You want to automate aspects of computational job scheduling. A computational job has an execution time requirement (how long does the job execute?) and a memory requirement (how much memory is needed to execute the job?).
A data center contains many processors, and we can rent processors but any processor can compute for at most T time units (T is a parameter). The memory capacity of each processor is elastic: it can grow to accommodate the job with the highest memory requirement that is allocated to it but the processor cost is directly proportional to the peak memory utilization.
To illustrate these constraints, consider two jobs J1, with execution time requirement of 5 time units and memory requirement of 10 units, and J2, with execution time requirement of 4 time units and memory requirement of 12 units. Let P be a processor with maximum computation time T. Suppose T = 10 time units. Then, these two jobs can be scheduled on processor P because their total computation time is 9 time units. The peak memory utilization of P is 12 units (from J2) and, therefore, the cost of allocating these two jobs to P is 12 units. From this example, it should be clear that:
- A job can fit on a processor, if adding the job does not cause the total execution time of the processor to exceed its time limit.
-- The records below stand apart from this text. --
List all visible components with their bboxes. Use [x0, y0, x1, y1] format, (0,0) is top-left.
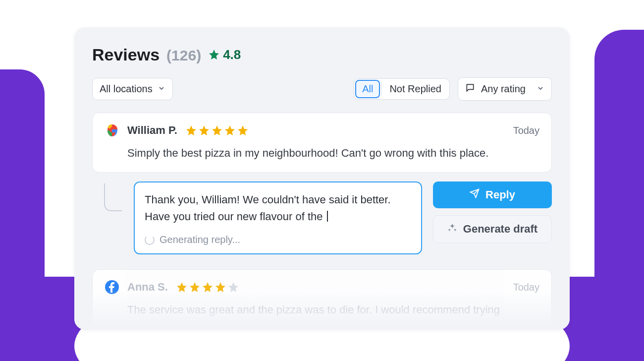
send-icon: [470, 188, 480, 201]
review-body: Simply the best pizza in my neighbourhoo…: [105, 145, 539, 161]
star-empty-icon: [227, 281, 239, 293]
review-header: Anna S. Today: [105, 280, 539, 295]
reply-line-2: Have you tried our new flavour of the: [145, 210, 326, 223]
google-icon: [105, 123, 119, 138]
generate-draft-button[interactable]: Generate draft: [433, 215, 552, 243]
review-stars: [176, 281, 239, 293]
background-shape-left: [0, 69, 45, 361]
tab-all[interactable]: All: [355, 80, 380, 98]
chat-icon: [465, 83, 475, 95]
page-title: Reviews: [92, 45, 160, 64]
review-card: William P. Today Simply the best pizza i…: [92, 113, 552, 173]
reply-line-1: Thank you, William! We couldn't have sai…: [145, 193, 391, 206]
reply-thread: Thank you, William! We couldn't have sai…: [92, 181, 552, 254]
average-rating: 4.8: [208, 47, 241, 62]
panel-header: Reviews (126) 4.8: [92, 45, 552, 64]
review-stars: [185, 124, 249, 136]
filters-row: All locations All Not Replied Any rating: [92, 77, 552, 101]
sparkle-icon: [447, 223, 457, 236]
review-card: Anna S. Today The service was great and …: [92, 269, 552, 329]
reply-button-label: Reply: [485, 188, 515, 201]
generate-draft-label: Generate draft: [463, 223, 537, 236]
reply-button[interactable]: Reply: [433, 181, 552, 208]
reply-area: Thank you, William! We couldn't have sai…: [134, 181, 552, 254]
review-time: Today: [513, 125, 539, 136]
star-icon: [208, 49, 220, 60]
review-author: Anna S.: [127, 281, 168, 294]
reply-input[interactable]: Thank you, William! We couldn't have sai…: [134, 181, 422, 254]
chevron-down-icon: [158, 83, 165, 95]
tab-not-replied[interactable]: Not Replied: [381, 79, 449, 99]
reviews-panel: Reviews (126) 4.8 All locations All Not …: [74, 27, 570, 330]
star-icon: [224, 124, 236, 136]
review-time: Today: [513, 282, 539, 293]
facebook-icon: [105, 280, 119, 295]
generating-label: Generating reply...: [160, 234, 240, 245]
chevron-down-icon: [537, 83, 544, 95]
reply-status-tabs: All Not Replied: [354, 78, 450, 100]
review-count: (126): [166, 47, 201, 64]
average-rating-value: 4.8: [223, 47, 241, 62]
review-author: William P.: [127, 124, 177, 137]
star-icon: [198, 124, 210, 136]
text-cursor: [327, 211, 328, 222]
star-icon: [202, 281, 214, 293]
star-icon: [237, 124, 249, 136]
review-body: The service was great and the pizza was …: [105, 301, 539, 318]
reply-actions: Reply Generate draft: [433, 181, 552, 254]
star-icon: [189, 281, 201, 293]
background-shape-right: [594, 30, 644, 361]
star-icon: [215, 281, 226, 293]
star-icon: [211, 124, 223, 136]
spinner-icon: [145, 235, 155, 245]
rating-filter[interactable]: Any rating: [458, 77, 552, 101]
review-header: William P. Today: [105, 123, 539, 138]
location-filter[interactable]: All locations: [92, 78, 173, 100]
rating-filter-label: Any rating: [481, 83, 526, 95]
thread-connector: [104, 183, 122, 211]
generating-status: Generating reply...: [145, 234, 411, 245]
location-filter-label: All locations: [100, 83, 153, 95]
reply-draft-text: Thank you, William! We couldn't have sai…: [145, 191, 411, 227]
star-icon: [176, 281, 188, 293]
star-icon: [185, 124, 197, 136]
- The peak memory usage of a processor is equal to the maximum memory usage of any job assigned to it.
- The cost of a processor is equal to its peak memory usage.
You would like to schedule n jobs, J1 ... Jn, and you can use multiple processors in the data center. The total scheduling cost is the sum of the costs incurred per processor.
Your job scheduling decisions are, however, further constrained by the following no-job-shuffling rule. For all pairs of jobs Jx and Jy with y > x, we must have one of the following two situations:
- Jobs Jx, Jx+1, ..., Jy are all assigned to the same processor and are executed in this order, or
- Jobs Jx and Jy are assigned to different processors.
What this rule implies is that if jobs J5 and J8 are assigned to one processor then so are jobs J6 and J7, and the jobs are executed in the order J5, J6, J7 and J8 (and possibly some jobs before and after these).
Your goal, given a list of jobs J1 ... Jn and a limit T on the maximum computation time per processor, is to reason about different job placements and to compute an optimal placement.
To achieve this goal, you will work through a sequence of four tasks.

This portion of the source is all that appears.